Na pewno zgodzisz się ze mną, że uczenie się polega na budowaniu zrozumienia.
Ucząc dziecko polskiego, pomagamy mu stać się pisarzem poprzez angażowanie go w proces pisania.
Ucząc dziecko biologii, fizyki i chemii zachęcamy je do stawiania hipotez, planowania eksperymentów i przeprowadzania ich, aby mogło poczuć się jak naukowiec.

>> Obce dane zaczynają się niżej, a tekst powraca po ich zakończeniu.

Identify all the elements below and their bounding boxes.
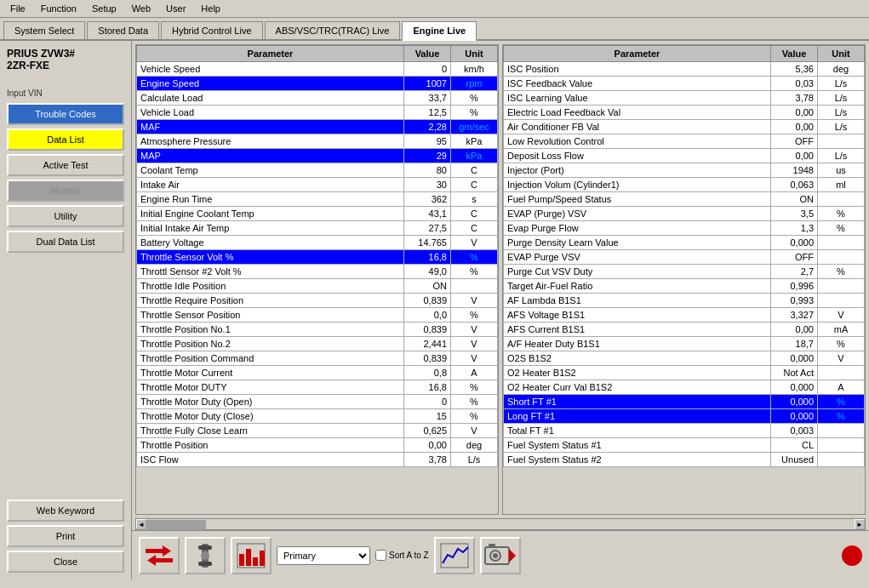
cell-value: 29 (404, 149, 451, 163)
tab-engine-live[interactable]: Engine Live (402, 21, 477, 41)
table-row: Fuel System Status #2 (504, 453, 771, 467)
toolbar-btn-3[interactable] (231, 537, 272, 574)
cell-unit: % (818, 221, 865, 236)
close-button[interactable]: Close (7, 551, 124, 573)
dual-data-list-button[interactable]: Dual Data List (7, 231, 124, 253)
tab-bar: System Select Stored Data Hybrid Control… (0, 18, 869, 41)
tab-system-select[interactable]: System Select (3, 21, 85, 39)
cell-value: 3,5 (771, 207, 818, 221)
toolbar-btn-4[interactable] (434, 537, 475, 574)
cell-value: 0 (404, 62, 451, 77)
monitor-button[interactable]: Monitor (7, 180, 124, 202)
table-row: O2S B1S2 (504, 351, 771, 366)
horizontal-scrollbar[interactable]: ◄ ► (135, 518, 866, 530)
cell-value: 0,993 (771, 294, 818, 308)
toolbar-btn-2[interactable] (185, 537, 226, 574)
cell-unit (818, 438, 865, 453)
cell-unit: C (451, 163, 498, 178)
cell-value: 0,839 (404, 351, 451, 366)
content-area: Parameter Value Unit Vehicle Speed0km/hE… (132, 41, 869, 579)
sort-checkbox[interactable] (375, 550, 386, 561)
table-row: Engine Run Time (137, 192, 404, 207)
table-row: MAF (137, 120, 404, 134)
menu-bar: File Function Setup Web User Help (0, 0, 869, 18)
cell-value: 0,063 (771, 178, 818, 192)
table-row: Battery Voltage (137, 236, 404, 250)
scroll-left-btn[interactable]: ◄ (136, 519, 146, 529)
cell-unit: % (818, 337, 865, 351)
cell-unit: km/h (451, 62, 498, 77)
tab-hybrid-control-live[interactable]: Hybrid Control Live (161, 21, 263, 39)
table-row: Electric Load Feedback Val (504, 106, 771, 120)
svg-rect-2 (156, 558, 173, 562)
cell-unit: V (451, 424, 498, 438)
cell-value: 49,0 (404, 265, 451, 279)
cell-value: 3,78 (404, 453, 451, 467)
cell-value: 3,327 (771, 308, 818, 323)
cell-unit: % (818, 207, 865, 221)
cell-unit: V (818, 351, 865, 366)
svg-rect-18 (489, 544, 495, 547)
cell-value: 0,00 (404, 438, 451, 453)
toolbar-btn-1[interactable] (139, 537, 180, 574)
table-row: Target Air-Fuel Ratio (504, 279, 771, 294)
table-row: Throttle Motor Duty (Open) (137, 395, 404, 409)
tab-stored-data[interactable]: Stored Data (87, 21, 159, 39)
menu-web[interactable]: Web (125, 2, 157, 15)
trouble-codes-button[interactable]: Trouble Codes (7, 103, 124, 125)
right-table: Parameter Value Unit ISC Position5,36deg… (503, 45, 865, 467)
right-table-container[interactable]: Parameter Value Unit ISC Position5,36deg… (502, 44, 866, 515)
cell-value: CL (771, 438, 818, 453)
line-graph-icon (439, 542, 470, 569)
cell-value: 0,8 (404, 366, 451, 380)
cell-value: 0,00 (771, 120, 818, 134)
scroll-right-btn[interactable]: ► (855, 519, 865, 529)
right-col-value: Value (771, 46, 818, 62)
cell-unit (818, 424, 865, 438)
cell-unit: deg (451, 438, 498, 453)
toolbar-btn-5[interactable] (480, 537, 521, 574)
svg-rect-6 (198, 562, 212, 566)
cell-unit: % (451, 91, 498, 106)
svg-rect-12 (260, 551, 265, 566)
cell-unit: A (818, 380, 865, 395)
primary-select[interactable]: Primary (277, 546, 370, 565)
cell-value: 0,03 (771, 77, 818, 91)
cell-value: 1948 (771, 163, 818, 178)
active-test-button[interactable]: Active Test (7, 154, 124, 176)
status-indicator (842, 545, 862, 566)
cell-unit: % (451, 409, 498, 424)
menu-file[interactable]: File (3, 2, 32, 15)
cell-value: 0,00 (771, 323, 818, 337)
table-row: Throttle Motor DUTY (137, 380, 404, 395)
print-button[interactable]: Print (7, 525, 124, 547)
utility-button[interactable]: Utility (7, 205, 124, 227)
menu-help[interactable]: Help (194, 2, 227, 15)
table-row: Low Revolution Control (504, 134, 771, 149)
data-list-button[interactable]: Data List (7, 128, 124, 151)
table-row: Throttle Position Command (137, 351, 404, 366)
cell-value: ON (404, 279, 451, 294)
cell-value: 3,78 (771, 91, 818, 106)
menu-setup[interactable]: Setup (85, 2, 123, 15)
cell-unit: L/s (818, 91, 865, 106)
cell-value: 362 (404, 192, 451, 207)
sort-label: Sort A to Z (389, 551, 429, 560)
cell-value: 0,003 (771, 424, 818, 438)
table-row: O2 Heater B1S2 (504, 366, 771, 380)
table-row: Throttle Sensor Volt % (137, 250, 404, 265)
cell-value: 0,000 (771, 351, 818, 366)
web-keyword-button[interactable]: Web Keyword (7, 500, 124, 522)
cell-unit: V (451, 236, 498, 250)
left-table-container[interactable]: Parameter Value Unit Vehicle Speed0km/hE… (135, 44, 499, 515)
car-title: PRIUS ZVW3# 2ZR-FXE (7, 48, 124, 71)
cell-unit (818, 236, 865, 250)
menu-user[interactable]: User (159, 2, 192, 15)
cell-unit (818, 366, 865, 380)
cell-unit: A (451, 366, 498, 380)
scroll-thumb[interactable] (138, 520, 206, 530)
menu-function[interactable]: Function (34, 2, 83, 15)
arrows-icon (144, 542, 174, 569)
tab-abs-vsc-trc[interactable]: ABS/VSC/TRC(TRAC) Live (265, 21, 401, 39)
cell-value: 16,8 (404, 250, 451, 265)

Ucząc dziecko plastyki chcemy, by tworzyło jak prawdziwy artysta.
A co z nauczaniem matematyki? Czy pozwalamy dziecku swobodnie matematyzować, czy raczej uczymy je “historii matematyki”, czyli gotowych metod i sposobów ich zastosowania wymyślonych kiedyś przez kogoś innego?
Pozwólmy dziecku uczyć się matematyki tak, jak uczy się innych nauk:
- zaangażujmy je w matematyzowanie,
- niech buduje swoje zrozumienie,
- niech uczy się dostrzegać i badać wzorce,
- niech przedstawia swoje wyjaśnienia i snuje domysły,
- niech przekonuje nas o poprawności swojego myślenia.
Jak sprawić, żeby dziecko matematyzowało, czyli modelowało swoją rzeczywistość przy użyciu narzędzi matematycznych?
Postawmy przed dzieckiem szeroki problem o kontekście mu bliskim, a następnie zanurzmy się w nim wspólnie.
Badajmy różne możliwości, słuchajmy dziecka i podsuwajmy pomysły, które rozszerzą jego percepcję.
Modelujmy nasze rozważania, szukajmy schematów i powtarzających się wzorców.
Dyskutujmy jak matematycy, przekonujmy się nawzajem do naszych pomysłów.